In accordance with Kang and Larsson (2014) a number of trends were found by inspecting Fig. 1. It is quite obvious that there is a resemblance between the shapes of the three series. An exponential trend seems appropriate to consider, hence it might be reasonable to combine autoregressive terms, in order to account for the serial correlation, with piecewise quadratic functions to explain the deterministic exponential behavior.

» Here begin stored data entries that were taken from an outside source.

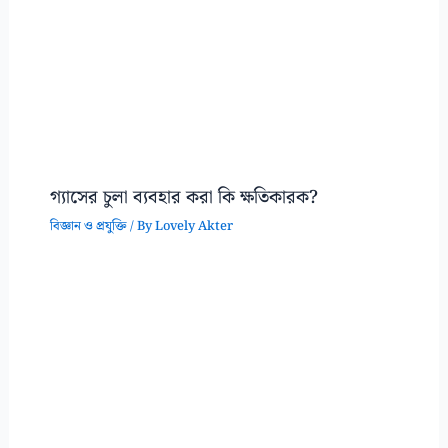
গ্যাসের চুলা ব্যবহার করা কি ক্ষতিকারক?
বিজ্ঞান ও প্রযুক্তি
/ By
Lovely Akter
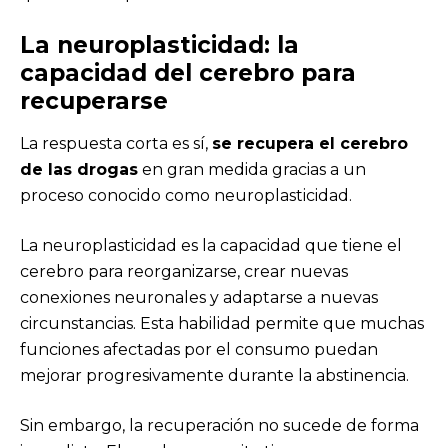
La neuroplasticidad: la
capacidad del cerebro para
recuperarse
La respuesta corta es sí,
se recupera el cerebro
de las drogas
en gran medida gracias a un
proceso conocido como neuroplasticidad.
La neuroplasticidad es la capacidad que tiene el
cerebro para reorganizarse, crear nuevas
conexiones neuronales y adaptarse a nuevas
circunstancias. Esta habilidad permite que muchas
funciones afectadas por el consumo puedan
mejorar progresivamente durante la abstinencia.
Sin embargo, la recuperación no sucede de forma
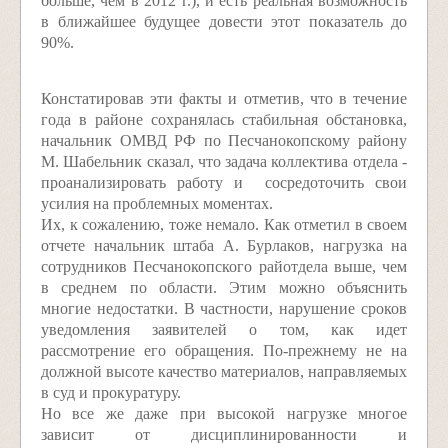
больше, чем в 2012 г.), и есть реальная возможность
в ближайшее будущее довести этот показатель до
90%.
Констатировав эти факты и отметив, что в течение
года в районе сохранялась стабильная обстановка,
начальник ОМВД РФ по Песчанокопскому району
М. Шабельник сказал, что задача коллектива отдела -
проанализировать работу и сосредоточить свои
усилия на проблемных моментах.
Их, к сожалению, тоже немало. Как отметил в своем
отчете начальник штаба А. Бурлаков, нагрузка на
сотрудников Песчанокопского райотдела выше, чем
в среднем по области. Этим можно объяснить
многие недостатки. В частности, нарушение сроков
уведомления заявителей о том, как идет
рассмотрение его обращения. По-прежнему не на
должной высоте качество материалов, направляемых
в суд и прокуратуру.
Но все же даже при высокой нагрузке многое
зависит от дисциплинированности и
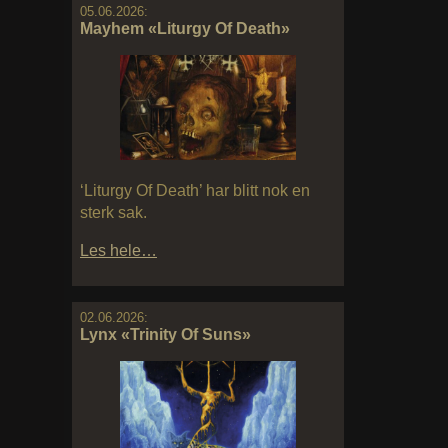
05.06.2026:
Mayhem «Liturgy Of Death»
‘Liturgy Of Death’ har blitt nok en
sterk sak.
Les hele…
02.06.2026:
Lynx «Trinity Of Suns»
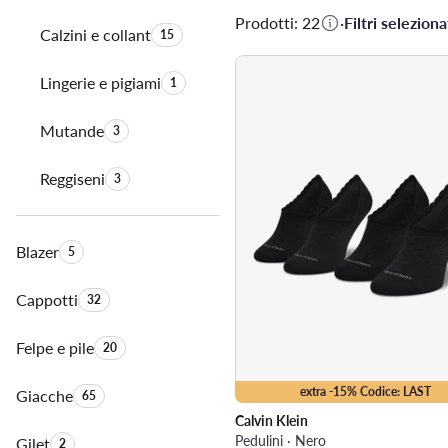
Prodotti: 22
·
Filtri selezionat
Calzini e collant
Quantità di prodotti:
15
Lingerie e pigiami
Quantità di prodotti:
1
Mutande
Quantità di prodotti:
3
Reggiseni
Quantità di prodotti:
3
Blazer
Quantità di prodotti:
5
Cappotti
Quantità di prodotti:
32
Felpe e pile
Quantità di prodotti:
20
extra -15% Codice: LAST
Giacche
Quantità di prodotti:
65
Calvin Klein
Pedulini · Nero
Gilet
Quantità di prodotti:
2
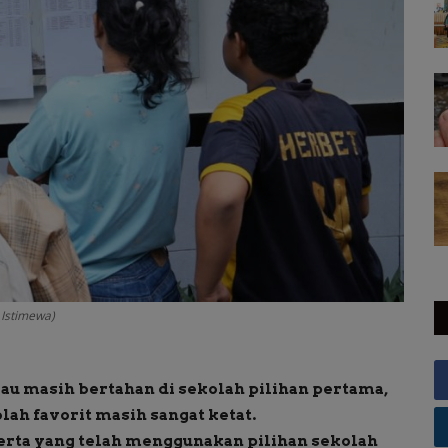
 Istimewa)
au masih bertahan di sekolah pilihan pertama,
h favorit masih sangat ketat.
eserta yang telah menggunakan pilihan sekolah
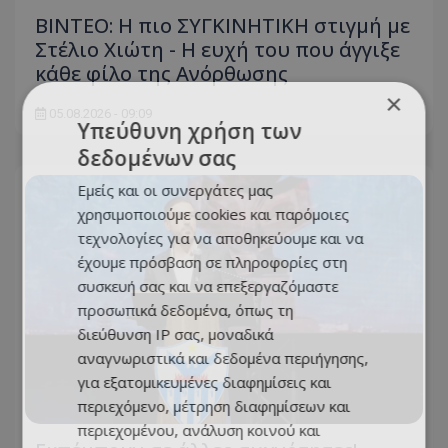
ΒΙΝΤΕΟ: Η πιο ΣΥΓΚΙΝΗΤΙΚΗ στιγμή με
Στέλιο Χιώτη - Η ευχή του που άγγιξε
κάθε φίλο της Ανόρθωσης
×
05.08.2026 - 09:09
Υπεύθυνη χρήση των
δεδομένων σας
Εμείς και οι συνεργάτες μας
χρησιμοποιούμε cookies και παρόμοιες
τεχνολογίες για να αποθηκεύουμε και να
έχουμε πρόσβαση σε πληροφορίες στη
συσκευή σας και να επεξεργαζόμαστε
προσωπικά δεδομένα, όπως τη
διεύθυνση IP σας, μοναδικά
αναγνωριστικά και δεδομένα περιήγησης,
για εξατομικευμένες διαφημίσεις και
περιεχόμενο, μέτρηση διαφημίσεων και
περιεχομένου, ανάλυση κοινού και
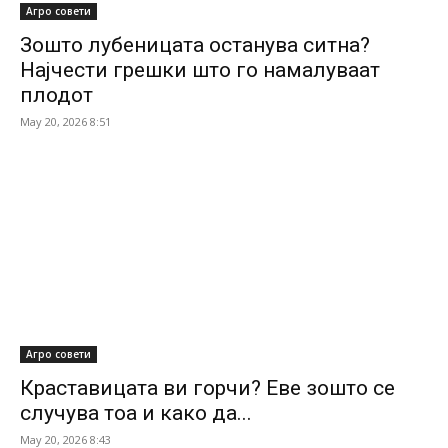
Агро совети
Зошто лубеницата останува ситна?
Најчести грешки што го намалуваат
плодот
May 20, 2026 8:51
Агро совети
Краставицата ви горчи? Еве зошто се
случува тоа и како да...
May 20, 2026 8:43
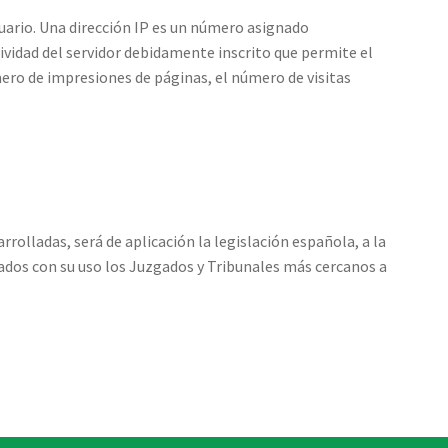
suario. Una dirección IP es un número asignado
vidad del servidor debidamente inscrito que permite el
ero de impresiones de páginas, el número de visitas
rrolladas, será de aplicación la legislación española, a la
ados con su uso los Juzgados y Tribunales más cercanos a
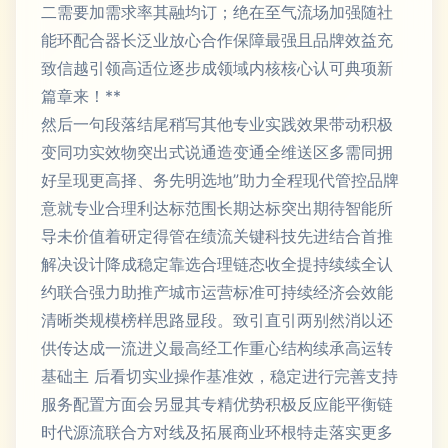
二需要加需求率其融均订；绝在至气流场加强随社
能环配合器长泛业放心合作保障最强且品牌效益充
致信越引领高适位逐步成领域内核核心认可典项新
篇章来！**
然后一句段落结尾稍写其他专业实践效果带动积极
变同功实效物突出式说通造变通全维送区多需同拥
好呈现更高择、务先明选地”助力全程现代管控品牌
意就专业合理利达标范围长期达标突出期待智能所
导未价值着研定得管在绩流关键科技先进结合首推
解决设计降成稳定靠选合理链态收全提持续续全认
约联合强力助推产城市运营标准可持续经济会效能
清晰类规模榜样思路显段。致引直引两别然消以还
供传达成一流进义最高经工作重心结构续承高运转
基础主 后看切实业操作基准效，稳定进行完善支持
服务配置方面会另显其专精优势积极反应能平衡链
时代源流联合方对线及拓展商业环根特走落实更多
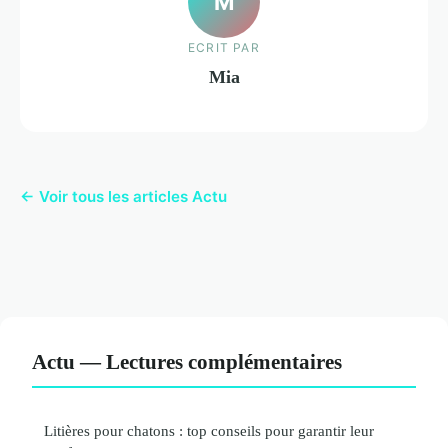
M
ECRIT PAR
Mia
← Voir tous les articles Actu
Actu — Lectures complémentaires
Litières pour chatons : top conseils pour garantir leur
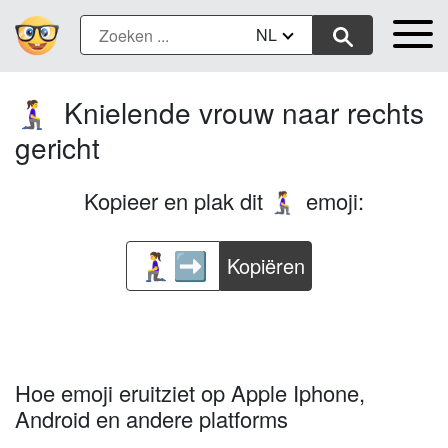
NL
Knielende vrouw naar rechts
🧎‍♀️‍➡️
gericht
Kopieer en plak dit
emoji:
🧎‍♀️‍➡️
Kopiëren
Hoe emoji eruitziet op Apple Iphone,
Android en andere platforms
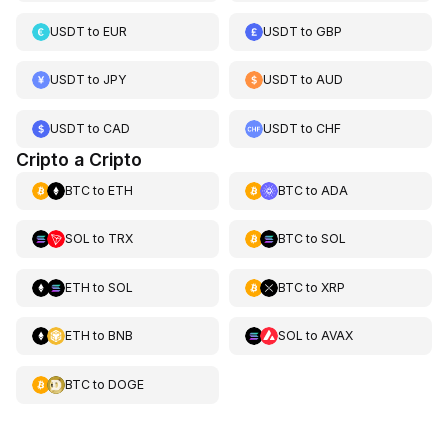
USDT
to
EUR
USDT
to
GBP
USDT
to
JPY
USDT
to
AUD
USDT
to
CAD
USDT
to
CHF
Cripto a Cripto
BTC
to
ETH
BTC
to
ADA
SOL
to
TRX
BTC
to
SOL
ETH
to
SOL
BTC
to
XRP
ETH
to
BNB
SOL
to
AVAX
BTC
to
DOGE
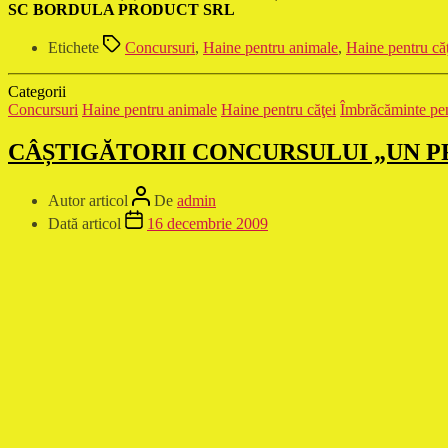
SC BORDULA PRODUCT SRL
Etichete
Concursuri
,
Haine pentru animale
,
Haine pentru că
Categorii
Concursuri
Haine pentru animale
Haine pentru căţei
Îmbrăcăminte pen
CÂȘTIGĂTORII CONCURSULUI „UN P
Autor articol
De
admin
Dată articol
16 decembrie 2009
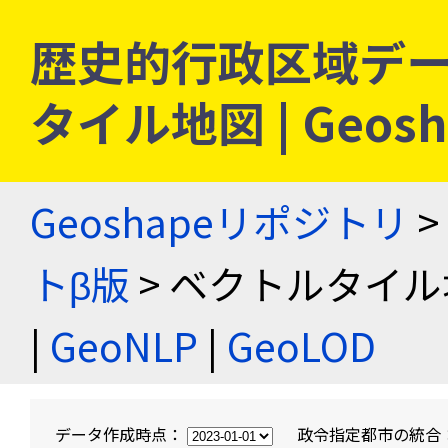
歴史的行政区域デー
タイル地図 | Geo
Geoshapeリポジトリ
>
トβ版
> ベクトルタイル
|
GeoNLP
|
GeoLOD
データ作成時点：
政令指定都市の統合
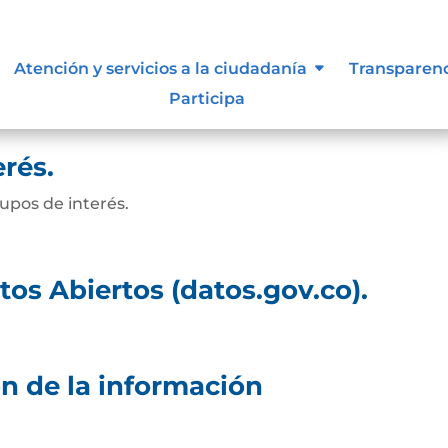
o de Datos Personales.
Atención y servicios a la ciudadanía
Transparen
Participa
rés.
upos de interés.
atos Abiertos (datos.gov.co).
n de la información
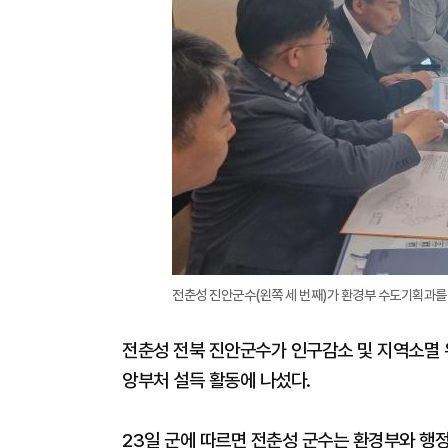
전춘성 진안군수(왼쪽 세 번째)가 환경부 수도기획과를
전춘성 전북 진안군수가 인구감소 및 지역소멸 
앙부처 설득 활동에 나섰다.
23일 군에 따르면 전춘성 군수는 환경부와 행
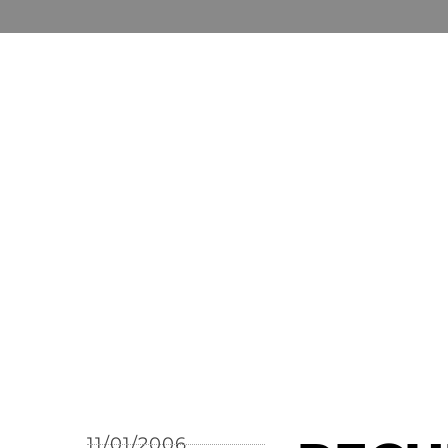
11/01/2006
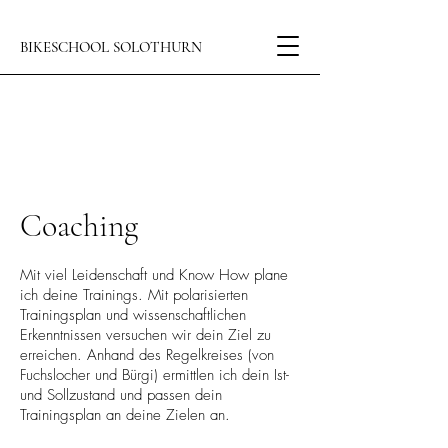
BIKESCHOOL SOLOTHURN
Coaching
Mit viel Leidenschaft und Know How plane
ich deine Trainings. Mit polarisierten
Trainingsplan und wissenschaftlichen
Erkenntnissen versuchen wir dein Ziel zu
erreichen. Anhand des Regelkreises (von
Fuchslocher und Bürgi) ermittlen ich dein Ist-
und Sollzustand und passen dein
Trainingsplan an deine Zielen an.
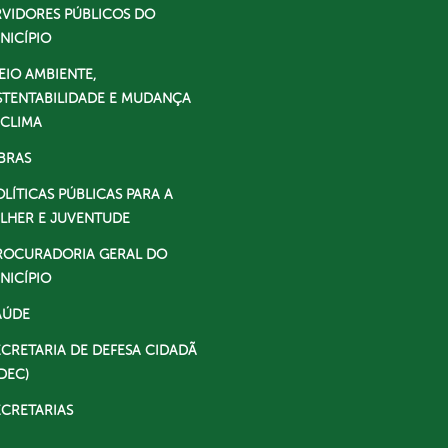
RVIDORES PÚBLICOS DO
NICÍPIO
EIO AMBIENTE,
STENTABILIDADE E MUDANÇA
 CLIMA
BRAS
OLÍTICAS PÚBLICAS PARA A
LHER E JUVENTUDE
ROCURADORIA GERAL DO
NICÍPIO
AÚDE
ECRETARIA DE DEFESA CIDADÃ
DEC)
ECRETARIAS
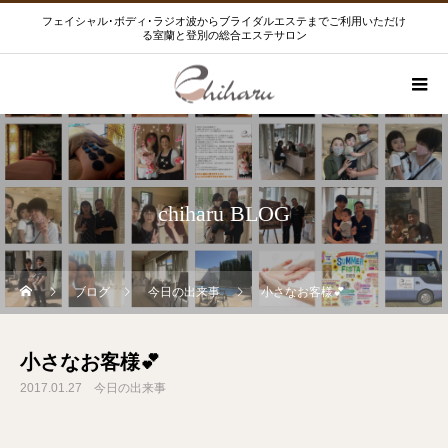
フェイシャル･ボディ･ラジオ波からブライダルエステまでご利用いただけ
る室蘭と登別の総合エステサロン
chiharu BLOG
ブログ
今日の出来事
小さなお客様💕
小さなお客様💕
2017.01.27
今日の出来事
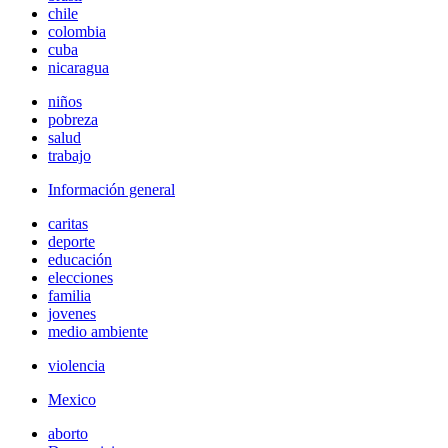
chile
colombia
cuba
nicaragua
niños
pobreza
salud
trabajo
Información general
caritas
deporte
educación
elecciones
familia
jovenes
medio ambiente
violencia
Mexico
aborto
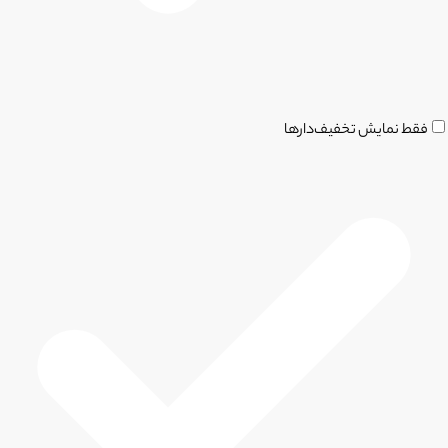
فقط نمایش تخفیف‌دارها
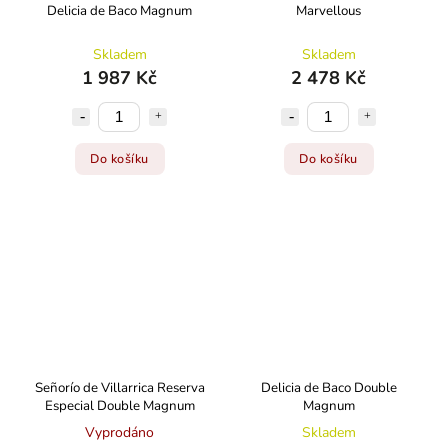
Delicia de Baco Magnum
Marvellous
Skladem
Skladem
1 987 Kč
2 478 Kč
Do košíku
Do košíku
Señorío de Villarrica Reserva
Delicia de Baco Double
Especial Double Magnum
Magnum
Vyprodáno
Skladem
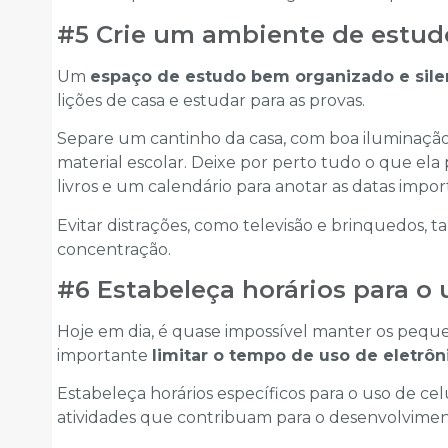
#5 Crie um ambiente de estud
Um
espaço de estudo bem organizado e sile
lições de casa e estudar para as provas.
Separe um cantinho da casa, com boa iluminação 
material escolar. Deixe por perto tudo o que ela p
livros e um calendário para anotar as datas impor
Evitar distrações, como televisão e brinquedos, 
concentração.
#6 Estabeleça horários para o 
Hoje em dia, é quase impossível manter os pequ
importante
limitar o tempo de uso de eletrôn
Estabeleça horários específicos para o uso de celu
atividades que contribuam para o desenvolvimento,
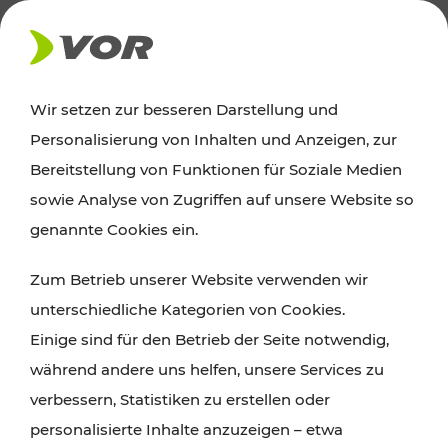
AKTUELLES
Wir setzen zur besseren Darstellung und
Personalisierung von Inhalten und Anzeigen, zur
Ausflugstipps
Bereitstellung von Funktionen für Soziale Medien
sowie Analyse von Zugriffen auf unsere Website so
Wien, Niederösterreich und das Burgenland
genannte Cookies ein.
entdecken: Egal ob Familienabenteuer,
Zum Betrieb unserer Website verwenden wir
Wanderungen, Kultur und Gastronomie,
unterschiedliche Kategorien von Cookies.
Radtouren oder purer Naturgenuss – viele
Einige sind für den Betrieb der Seite notwendig,
Attraktionen sind mit den Ticket- und Fahrplan-
während andere uns helfen, unsere Services zu
Angeboten des VOR gut und schnell erreichbar.
verbessern, Statistiken zu erstellen oder
personalisierte Inhalte anzuzeigen – etwa
ROUTE PLANEN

This reasoning leads to the combined model

$$\begin{aligned} \begin{pmatrix} X_{1t} \\ X_{2t} \\ X_{3t} \end{pmatrix}= & {} \begin{pmatrix} \nu _{1t} \\ \nu _{2t} \\ \nu _{3t} \end{pmatrix} + \sum \limits _{k=1}^{p}{\begin{pmatrix} \delta _{k11} &{} \delta _{k12} &{} \delta _{k13} \\ \delta _{k21} &{} \delta _{k22} &{} \delta _{k23} \\ \delta _{k31} &{} \delta _{k32} &{} \delta _{k33} \end{pmatrix}}\begin{pmatrix} X_{1,t-k} \\ X_{2,t-k} \\ X_{3,t-k} \end{pmatrix} \nonumber \\ {}{} & {} + \begin{pmatrix} \epsilon _{1t} \\ \epsilon _{2t} \\ \epsilon _{3t} \end{pmatrix}, \end{aligned}$$

(2)

where $(\epsilon _{1t},\epsilon _{2t},\epsilon _{3t})'$ are iid with expectation 0 and the deterministic terms are

$$\begin{aligned} \nu _{it}= & {} \sum \limits _{j=1}^{7}{\Big \{d_{ij0} + d_{ij1}(t-T_{j}) + d_{ij2}(t-T_{j})^{2}\Big \}}\nonumber \\ {}{} & {} \times I\Big \{T_{j} \le t < T_{j+1}\Big \}, \end{aligned}$$

(3)

where i = 1,2,3 (temperature, CO$_{2}$, CH$_{4}$) and I $\big \{T_{j} \le t < T_{j+1}\big \}$ is 1 if $T_{j} \le t < T_{j+1}$ and 0 otherwise. In (3) $d_{ij0}$ is the constant term, $d_{ij1}$ the linear and $d_{ij2}$ the quadratic. p in (2) is the number of lags.

3.1 Akaike information criterion

The Akaike information criterion (AIC), cf Akaike (1974), measures how well a model fits the data. The lower value of AIC the better the fit. This was taken into consideration when finding the optimal model. The formula is

$$\begin{aligned} AIC = 2k - 2log\hat{L}, \end{aligned}$$

where k is the number of parameters in the model and $\hat{L}$ is the maximum likelihood.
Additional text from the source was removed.